Mar del Plata no se gobierna con folklore, se gobierna con herramientas de gestión. Con proyectos claros, con valores ideológicos precisos para la inclusión y el desarrollo humano. Para el desarrollo industrial y turístico, el desarrollo de la educación. Con herramientas precisas.

Esa apelación del marplatense de ponerse de pie y hacerse valer es muy positiva. Macri va a cerrar en Mar del Plata, no porque quiera la ciudad, sino porque quieren una ficha para el PRO. Una base de sustentación para nuevas aventuras.

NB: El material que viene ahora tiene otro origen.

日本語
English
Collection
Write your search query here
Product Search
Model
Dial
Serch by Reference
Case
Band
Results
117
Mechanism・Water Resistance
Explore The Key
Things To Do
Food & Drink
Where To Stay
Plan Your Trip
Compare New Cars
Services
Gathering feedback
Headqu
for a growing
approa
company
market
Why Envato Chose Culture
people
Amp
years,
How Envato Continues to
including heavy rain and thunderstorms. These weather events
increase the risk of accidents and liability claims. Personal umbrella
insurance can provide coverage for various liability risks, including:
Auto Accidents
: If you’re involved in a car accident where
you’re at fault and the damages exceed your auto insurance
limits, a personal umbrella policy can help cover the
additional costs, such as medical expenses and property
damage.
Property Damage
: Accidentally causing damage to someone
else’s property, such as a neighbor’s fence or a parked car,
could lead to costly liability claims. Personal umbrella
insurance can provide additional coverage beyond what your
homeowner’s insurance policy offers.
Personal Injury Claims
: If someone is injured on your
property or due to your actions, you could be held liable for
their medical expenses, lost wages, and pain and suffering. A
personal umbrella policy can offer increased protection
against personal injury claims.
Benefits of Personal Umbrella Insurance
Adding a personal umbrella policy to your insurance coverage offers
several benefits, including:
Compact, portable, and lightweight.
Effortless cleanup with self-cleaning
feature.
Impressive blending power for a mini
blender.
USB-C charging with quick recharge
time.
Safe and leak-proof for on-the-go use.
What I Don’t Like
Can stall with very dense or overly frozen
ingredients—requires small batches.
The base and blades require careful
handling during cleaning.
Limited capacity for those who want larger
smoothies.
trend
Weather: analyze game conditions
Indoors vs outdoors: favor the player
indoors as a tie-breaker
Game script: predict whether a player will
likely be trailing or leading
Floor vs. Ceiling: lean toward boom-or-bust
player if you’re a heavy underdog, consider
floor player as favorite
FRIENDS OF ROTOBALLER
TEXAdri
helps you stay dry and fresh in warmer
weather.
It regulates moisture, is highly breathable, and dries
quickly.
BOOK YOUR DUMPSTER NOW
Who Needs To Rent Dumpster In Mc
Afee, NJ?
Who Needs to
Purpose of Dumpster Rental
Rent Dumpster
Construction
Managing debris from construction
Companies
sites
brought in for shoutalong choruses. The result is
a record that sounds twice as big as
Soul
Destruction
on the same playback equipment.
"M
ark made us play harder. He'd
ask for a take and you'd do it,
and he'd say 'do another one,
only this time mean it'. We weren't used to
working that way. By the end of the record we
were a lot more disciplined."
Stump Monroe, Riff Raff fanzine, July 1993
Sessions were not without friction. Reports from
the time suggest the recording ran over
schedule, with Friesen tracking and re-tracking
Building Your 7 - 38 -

Nosotros pensamos que no hay que jugar con el destino de los marplatenses.

Y, por otro lado, hay gente que pretende quedarse con la ciudad en base a una lista sábana. Nosotros queremos gobernar Mar del Plata en función a proyectos concretos. Si unos votan para que no gane Montenegro o para que no gane Raverta, vamos a terminar en alguno de los dos polos. O capital de la improvisación o capital de la oposición, yo invito a que demos un paso de unidad marplatense para ser capital del turismo y de la industria.